Despite the Chinese Communist Party’s official ideology declaring China an atheist nation, survey measures of formal religion (zongjiao) and religious beliefs and practices in general indicate that many Chinese consider themselves religious. Confucian practices like ancestor worship and Taoist rituals and beliefs such as the deities of Mazu, Guan Gong and immortals are considered part of folk religion. Some of these traditions overlap and are difficult to categorize.

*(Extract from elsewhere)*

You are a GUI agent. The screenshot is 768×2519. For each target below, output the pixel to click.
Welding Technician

Bitter Winter reported that in 2018 police, accompanied by staff from the religious affairs bureaus of local governments, interrupted house church meetings in Xiamen and several other cities. The government continued its campaign of religious Sinicization to bring all faiths in line with Xi Jinping Thought on Socialism with Chinese Characteristics for a New Era. This was done through a series of training sessions for religious professionals and followers.

Food

China is a vast country with diverse landscapes and abundant plant life, so it’s no wonder that the cuisine there is teeming with vibrant flavors. From Shanghai’s seafood market to the seasonal produce of Yunnan, Chinese dishes have developed a stoic respect for simple ingredients that let each flavor shine.

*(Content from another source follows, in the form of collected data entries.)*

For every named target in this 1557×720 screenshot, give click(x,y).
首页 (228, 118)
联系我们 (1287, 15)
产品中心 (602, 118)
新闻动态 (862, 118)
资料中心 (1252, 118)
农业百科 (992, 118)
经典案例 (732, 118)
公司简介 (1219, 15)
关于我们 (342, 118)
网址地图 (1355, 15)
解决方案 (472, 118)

In Chinese culture, food is not just a necessity but also a way to establish and express relationships among people. During the Spring Festival, for example, family members and close friends eat together at a banquet table.

In addition, certain foods are believed to enhance one’s health and strength. Shark fin soup replenishes energy, dehydrated tiger testicles strengthen the lungs, and monkey brains add wisdom. Interestingly, these foods are not usually eaten regularly by the Chinese.

Culture

Many Chinese believe in the concept of guanxi, which is the principle of committing friends, family or even business colleagues to help one another. Violating this principle could cause loss of face or honour, which is why many Chinese will prioritise relationship building over any other aspect of a business transaction.

In contrast to the European notion of a society as a collective, where boundaries between societies often coincide with those between political dominions, the traditional local social systems in China were rarely contiguous. Instead, the outer limits of these systems usually coincided with the hsien (district) and were defined by marriage and kinship ties.

People with Chinese ancestry who have not completely assimilated into other peoples may refer to themselves as overseas Chinese or Zhongguoren. They are sometimes referred to as Huaren by speakers of standard Chinese, and they may live in ethnic enclaves worldwide or be scattered across the globe.